13 The offender's daughter Neesha, had gone that day to the house with her mother to see the deceased, her father. They arrived, she told police, about midday. Her father was, as she described it, "already charged up when we got there." She and her mother were drinking beer. As Neesha recalled the events, the offender told her she was going to bed and went into the bedroom she shared with the deceased where the deceased then was. Neesha heard them arguing. Her mother came out to the kitchen where Neesha was and accused the deceased of sleeping with another woman, as Neesha recalls what she said. The offender grabbed something off the top of the sink and went back to the bedroom. Shortly after, Neesha heard her father yelling, "I think in pain". She walked to the bedroom and saw him lying on the floor at the end of the bed. He was on his side and she saw blood on his back. The offender was standing next to him not saying anything. Ms Grant came in and picked up a knife from the floor. An ambulance was called almost immediately and attended about 10 minutes later. The records show that the call was made just after 12.30am on 12 February. The deceased's condition was obviously serious, and he deteriorated whilst being taken to hospital. He died about two and a half hours later.
14 In the result, it appeared the deceased died from blood loss, mainly from a lacerated spleen. I should mention that it is clear from a neighbour's statement that the offender and the deceased were having quite a loud and heated argument for some time before the final confrontation.
15 It is necessary to consider the statements of the witnesses with considerable care, having regard to their relationship with both the deceased and the offender, and the fact that they were Aboriginal and were speaking to police officers.
16 The offender was interviewed by police at about 3.40am on 12 February.
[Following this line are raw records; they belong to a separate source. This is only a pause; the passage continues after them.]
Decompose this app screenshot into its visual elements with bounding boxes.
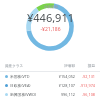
button[interactable]: 新興国株(VWO) (0, 90, 100, 99)
staticText: 米国株(VTI) (10, 74, 51, 79)
staticText: 日欧株(VEA) (10, 83, 51, 88)
staticText: ¥446,911 (27, 10, 74, 25)
staticText: ¥128,107 (51, 83, 75, 88)
staticText: 資産クラス (5, 64, 51, 69)
staticText: ¥154,052 (51, 74, 75, 79)
button[interactable]: 日欧株(VEA) (0, 81, 100, 90)
staticText: -¥21,186 (40, 26, 61, 33)
staticText: 総資産額 (44, 5, 58, 9)
staticText: 評価額 (51, 64, 75, 69)
staticText: ¥96,112 (51, 92, 75, 97)
button[interactable]: 米国株(VTI) (0, 72, 100, 81)
staticText: -¥6,108 (75, 92, 95, 97)
staticText: -¥2,131 (75, 74, 95, 79)
staticText: 損益 (75, 64, 95, 69)
staticText: 新興国株(VWO) (10, 92, 51, 97)
staticText: -¥13,974 (75, 83, 95, 88)
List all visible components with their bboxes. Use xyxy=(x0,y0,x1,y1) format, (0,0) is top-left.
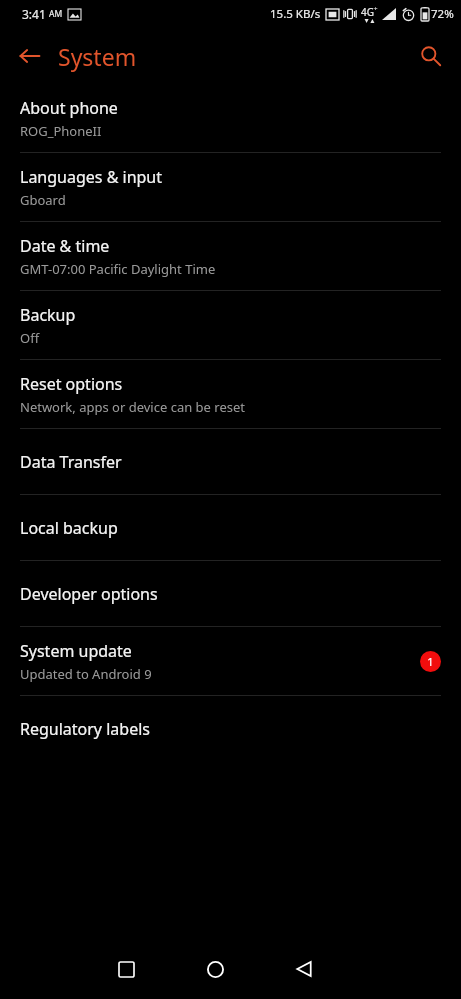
staticText: Network, apps or device can be reset xyxy=(20,398,245,416)
staticText: System xyxy=(58,41,137,72)
button[interactable]: Regulatory labels xyxy=(0,696,461,761)
staticText: Local backup xyxy=(20,517,118,539)
staticText: System update xyxy=(20,640,132,662)
staticText: 72% xyxy=(431,6,454,22)
button[interactable]: Back xyxy=(8,34,52,78)
staticText: About phone xyxy=(20,97,118,119)
staticText: 1 xyxy=(427,654,434,669)
button[interactable]: Home xyxy=(189,943,241,995)
staticText: 4G xyxy=(361,5,374,19)
button[interactable]: Developer options xyxy=(0,561,461,626)
button[interactable]: Date & time xyxy=(0,222,461,290)
staticText: 3:41 xyxy=(22,6,46,22)
button[interactable]: Data Transfer xyxy=(0,429,461,494)
button[interactable]: Back xyxy=(278,943,330,995)
staticText: Backup xyxy=(20,304,76,326)
button[interactable]: Search xyxy=(409,34,453,78)
staticText: Reset options xyxy=(20,373,123,395)
staticText: Languages & input xyxy=(20,166,163,188)
staticText: Date & time xyxy=(20,235,110,257)
staticText: + xyxy=(374,5,378,13)
button[interactable]: Reset options xyxy=(0,360,461,428)
button[interactable]: Languages & input xyxy=(0,153,461,221)
staticText: Gboard xyxy=(20,191,66,209)
staticText: Data Transfer xyxy=(20,451,122,473)
button[interactable]: Recent apps xyxy=(100,943,152,995)
staticText: Off xyxy=(20,329,40,347)
staticText: Regulatory labels xyxy=(20,718,150,740)
button[interactable]: Backup xyxy=(0,291,461,359)
button[interactable]: System update xyxy=(0,627,461,695)
button[interactable]: Local backup xyxy=(0,495,461,560)
staticText: Updated to Android 9 xyxy=(20,665,152,683)
staticText: 15.5 KB/s xyxy=(270,6,321,22)
staticText: Developer options xyxy=(20,583,158,605)
staticText: GMT-07:00 Pacific Daylight Time xyxy=(20,260,216,278)
staticText: ROG_PhoneII xyxy=(20,122,102,140)
button[interactable]: About phone xyxy=(0,84,461,152)
staticText: AM xyxy=(49,8,63,20)
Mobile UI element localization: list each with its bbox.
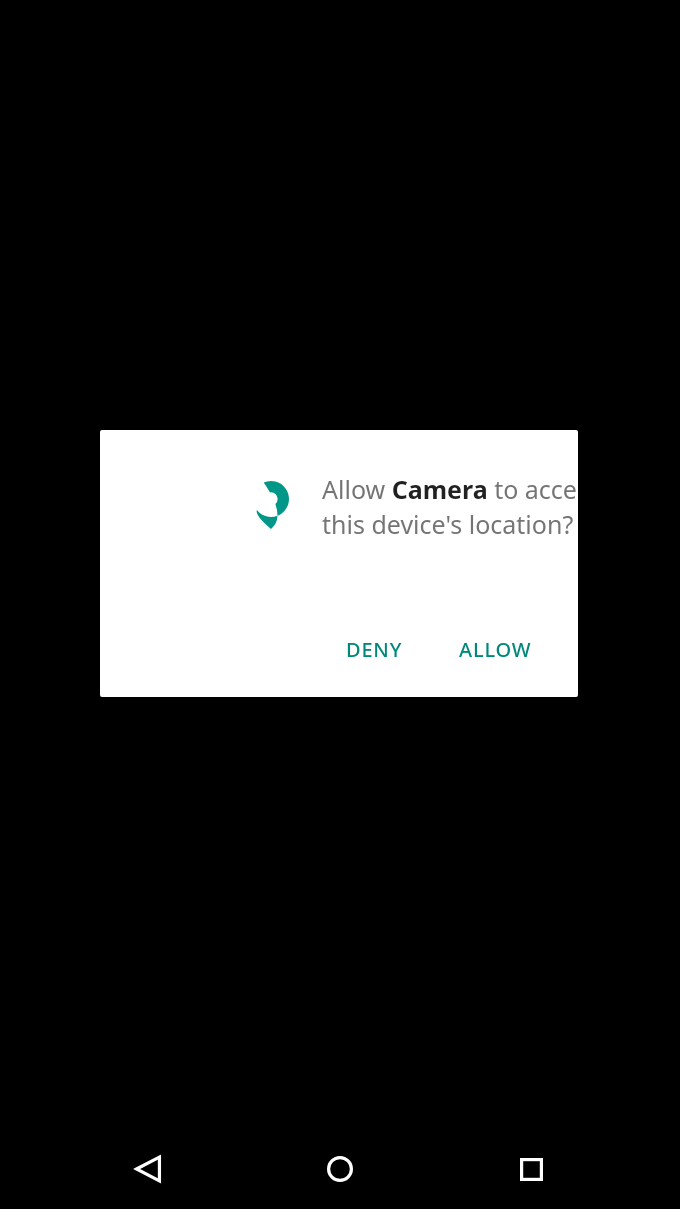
staticText: Allow Camera to access this device's loc… <box>322 472 578 542</box>
button[interactable]: Recent apps <box>501 1139 561 1199</box>
button[interactable]: DENY <box>330 626 419 673</box>
staticText: ALLOW <box>459 636 532 663</box>
button[interactable]: ALLOW <box>443 626 548 673</box>
staticText: DENY <box>346 636 403 663</box>
button[interactable]: Home <box>310 1139 370 1199</box>
button[interactable]: Back <box>118 1139 178 1199</box>
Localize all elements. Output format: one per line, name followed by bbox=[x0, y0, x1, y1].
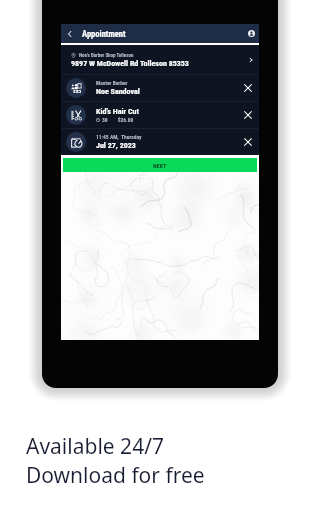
button[interactable]: Noe's Barber Shop Tolleson bbox=[61, 45, 259, 74]
staticText: 30 $26.00 bbox=[102, 117, 134, 123]
button[interactable]: Remove bbox=[240, 134, 256, 150]
staticText: NEXT bbox=[153, 162, 167, 169]
staticText: Kid's Hair Cut bbox=[96, 107, 139, 116]
button[interactable]: Account bbox=[244, 27, 258, 41]
button[interactable]: Remove bbox=[240, 80, 256, 96]
staticText: Noe Sandoval bbox=[96, 87, 140, 96]
staticText: Download for free bbox=[26, 461, 205, 490]
staticText: Available 24/7 bbox=[26, 432, 164, 461]
staticText: Jul 27, 2023 bbox=[96, 141, 136, 150]
button[interactable]: Master Barber bbox=[61, 75, 259, 101]
staticText: Noe's Barber Shop Tolleson bbox=[79, 52, 134, 58]
button[interactable]: Back bbox=[63, 27, 77, 41]
button[interactable]: Change location bbox=[244, 53, 258, 67]
staticText: 11:45 AM, Thursday bbox=[96, 134, 142, 140]
staticText: Appointment bbox=[82, 29, 126, 39]
staticText: 9897 W McDowell Rd Tolleson 85353 bbox=[71, 59, 189, 68]
button[interactable]: Remove bbox=[240, 107, 256, 123]
button[interactable]: NEXT bbox=[63, 158, 257, 172]
staticText: Master Barber bbox=[96, 80, 128, 86]
button[interactable]: Kid's Hair Cut bbox=[61, 102, 259, 128]
button[interactable]: 11:45 AM, Thursday bbox=[61, 129, 259, 155]
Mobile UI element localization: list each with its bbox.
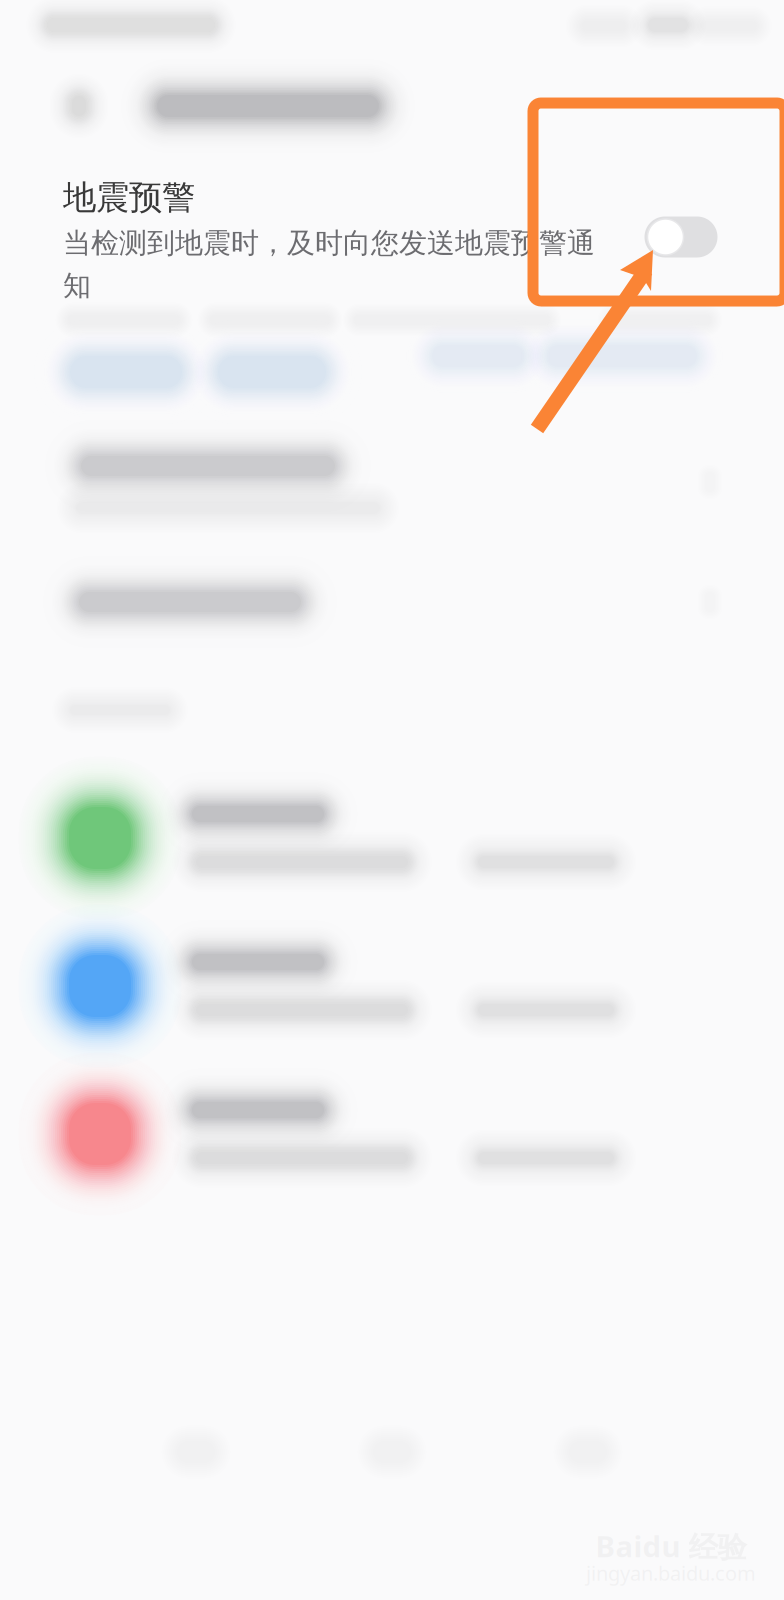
staticText: 知 bbox=[63, 268, 91, 303]
button[interactable]: 地震预警开关 bbox=[644, 216, 718, 258]
staticText: Baidu 经验 bbox=[596, 1526, 746, 1566]
staticText: 地震预警 bbox=[63, 177, 195, 218]
staticText: 当检测到地震时，及时向您发送地震预警通 bbox=[63, 226, 595, 260]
Her account is essentially that she and the deceased were having a pleasant evening when he started to abuse her calling her names, which I do not think it necessary to quote, and making accusations of sexual misbehaviour. When they went to the bedroom this continued and the offender punched his face. Although as I have mentioned, her account is not altogether clear, it seems that the deceased grabbed the offender's singlet and at the same time attempted to close the door. The offender said that he did this when he intended to assault her. She said that she managed to escape after several attempts. She went to the kitchen and saw the knife. She said, "And I thought, “Well I'll just teach him’." The offender grabbed the knife and returned to the bedroom intending, she says, to scare the deceased and to "show him that I wasn't afraid of him because he was always bashing me around". The offender described what happened in this way, after having said that she had the knife in her right hand and was walking down the passageway to the bedroom:
- "Q. And when you were walking down there, what were you intending to do? A. Nothing, absolutely nothing.
Q. When you entered the bedroom Berrin was laying on his side? A. Yeah
Q. Still laying on the ground? A. Yes.
Q. All right, can you tell me what you did then? A. He was laying there looking at me and he just said 'What are you doing?' and I said 'Why are you jealous of me Benny?'
Q. Sorry? A. He said 'What are you doing?'
Q. Yes? A. I said 'Benny why are you jealous of me?' He didn't say nothing. I said 'I'm sick of you hitting me all the time' and he just said, 'You deserve it' so I got the knife and put it up and I tapped him with the knife, just tapped him and I felt it go in.
Q. Where did you think you'd get him? A. In the back I knew.
Q. Okay in the back, whereabouts in the back? A. Um, on his left side, I think just below his shoulder blade.
Q. So did he have his back turned to you when you stabbed him? A. No, he was lookin’ at me.
Q. Yes, so he's still laying on his side?
A. Yeah, and I said 'I'll stab you', he just looked at me and said 'Do it, do it.' I wasn't going to do it.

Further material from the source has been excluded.